Hotel Transylvania Movie Review
Hotel Transylvania is light on story, but it’s an entertaining Halloween film the whole family can enjoy.
Is it just me, or has there been some kind of paradigm shift when it comes to holiday-themed movies? I mean, there have always been films specifically geared towards Halloween, but it seems like there have already been many themed towards the spooky holiday instead of Christmas – the normal Hollywood standby. ParaNorman was a great start to this trend of creepy cinema, and then Sinister, Frankenweenie and Paranormal Activity 4 could be very promising in the Halloween line-up. For now, we have Hotel Transylvania, the newest animated endeavor from Sony Pictures Animation. They’ve dazzled audiences in the past with Open Season, Surf’s Up (my personal favorite) and their loose adaptation of Cloudy With a Chance of Meatballs, and now this film seems to ooze freshness due to its unique and kid-friendly plot. I mean, who doesn’t love the idea of Dracula running a hotel for monsters to stay at? In the end, does Hotel Transylvania do its job at entertaining moviegoers of all ages with its goofy (but nonetheless affectionate) depiction of classic movie monsters?
Over a century ago, Count Dracula (Adam Sandler) began construction on a castle called Hotel Transylvania. In an ideal world, this would be the place that all monsters from all corners of the earth could come to for sanctuary. After all, humans don’t know that monsters are actually as scared – maybe even more so – of the humans rather than just vice versa. However, the true reason why Dracula has Hotel Transylvania built is so that he can protect his young daughter Mavis. One might say that he is an overprotective father, but he is still a very loving one and would do anything to keep herself. Fast forward to the present day, and now Hotel Transylvania is bustling with activity as all kinds of monsters are coming to celebrate Mavis’ 118th birthday. What’s so special about this birthday is that this is the age in which Mavis (Selena Gomez) can finally leave the castle and explore the world; in other words, she is finally an adult in monster years. However, a couple of days before the festivities begin a 21-year-old, naïve hiker named Jonathan (Andy Samberg) shows up at the castle. Although he is horrified by his presence, he decides to keep him around and disguise him as a monster while also keeping a secret from Mavis…

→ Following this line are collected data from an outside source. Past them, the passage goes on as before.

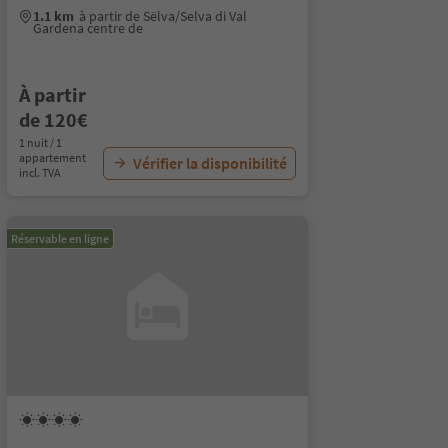
1.1 km
à partir de Sëlva/Selva di Val
Gardena centre de
À partir
de 120€
1 nuit / 1
appartement
Vérifier la disponibilité
incl. TVA
Réservable en ligne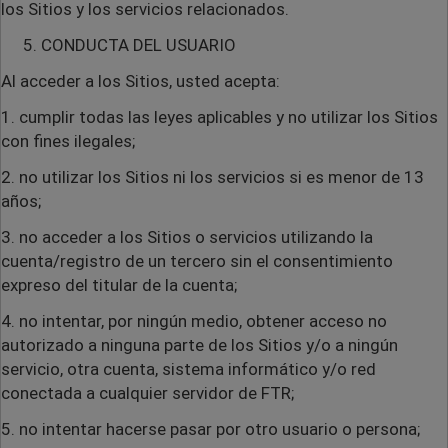
los Sitios y los servicios relacionados.
CONDUCTA DEL USUARIO
Al acceder a los Sitios, usted acepta:
1. cumplir todas las leyes aplicables y no utilizar los Sitios
con fines ilegales;
2. no utilizar los Sitios ni los servicios si es menor de 13
años;
3. no acceder a los Sitios o servicios utilizando la
cuenta/registro de un tercero sin el consentimiento
expreso del titular de la cuenta;
4. no intentar, por ningún medio, obtener acceso no
autorizado a ninguna parte de los Sitios y/o a ningún
servicio, otra cuenta, sistema informático y/o red
conectada a cualquier servidor de FTR;
5. no intentar hacerse pasar por otro usuario o persona;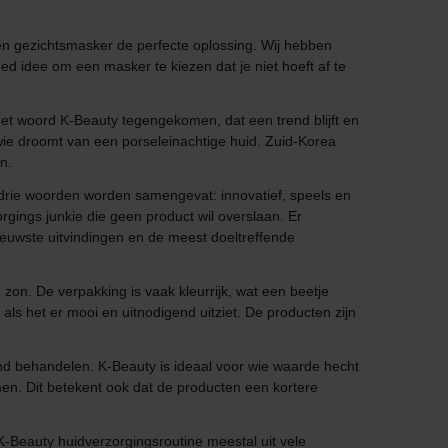
 een gezichtsmasker de perfecte oplossing. Wij hebben
ed idee om een masker te kiezen dat je niet hoeft af te
 het woord K-Beauty tegengekomen, dat een trend blijft en
wie droomt van een porseleinachtige huid. Zuid-Korea
n.
drie woorden worden samengevat: innovatief, speels en
rgings junkie die geen product wil overslaan. Er
uwste uitvindingen en de meest doeltreffende
on. De verpakking is vaak kleurrijk, wat een beetje
 als het er mooi en uitnodigend uitziet. De producten zijn
nd behandelen. K-Beauty is ideaal voor wie waarde hecht
en. Dit betekent ook dat de producten een kortere
-Beauty huidverzorgingsroutine meestal uit vele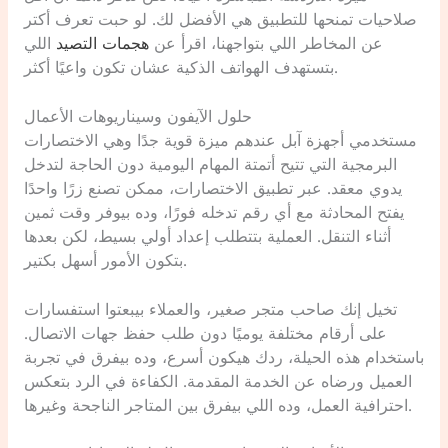
صلاحيات تمنحها للتطبيق هي الأفضل لك. لو حبت تعرف أكتر
عن المخاطر اللي بتواجهنا، اقرأ عن
هجمات التصيد
اللي
بتستهدف الهواتف الذكية عشان تكون واعيًا أكثر.
حلول الآيفون وسيناريوهات الأعمال
مستخدمي أجهزة آبل عندهم ميزة قوية جدًا وهي الاختصارات
البرمجية التي تتيح أتمتة المهام اليومية دون الحاجة لتدخل
يدوي معقد. عبر تطبيق الاختصارات، ممكن تصنع زرًا واحدًا
يفتح المحادثة مع أي رقم تدخله فورًا، وده بيوفر وقت ثمين
أثناء التنقل. العملية بتتطلب إعداد أولي بسيط، لكن بعدها
بتكون الأمور أسهل بكتير.
تخيل إنك صاحب متجر صغير، والعملاء بيبعتوا استفسارات
على أرقام مختلفة يوميًا دون طلب حفظ جهات الاتصال.
باستخدام هذه الحيلة، ردك هيكون أسرع، وده بيفرق في تجربة
العميل ورضاه عن الخدمة المقدمة. الكفاءة في الرد بتعكس
احترافية العمل، وده اللي بيفرق بين المتاجر الناجحة وغيرها.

The idea of monsters being afraid of humans isn’t exactly a new one (doesn’t anyone remember Monsters, Inc.?) Still, the premise seemed unique and the voice cast has enough comedic talent for me, so I gave Hotel Transylvania. While it is not exactly a great film by any stretch of the imagination, it’s nowhere near as bland as most critics have been making it out to be. In fact, I was surprised that I was actually entertained by this movie. This is notable for being another one of those movies released this year that features an ensemble of iconic characters; examples obviously include The Avengers and The Expendables 2, and later this year Wreck-It Ralph and Rise of the Guardians will certainly spoil us. Hotel Transylvania is of course among those films because it essentially brings together spoofed versions of classic monsters and shows us how they are all related to each other in some way. It’s fun to see how the writers interpret these characters in a modern context, and all of them are just great to see in cartoonish, exaggerated ways.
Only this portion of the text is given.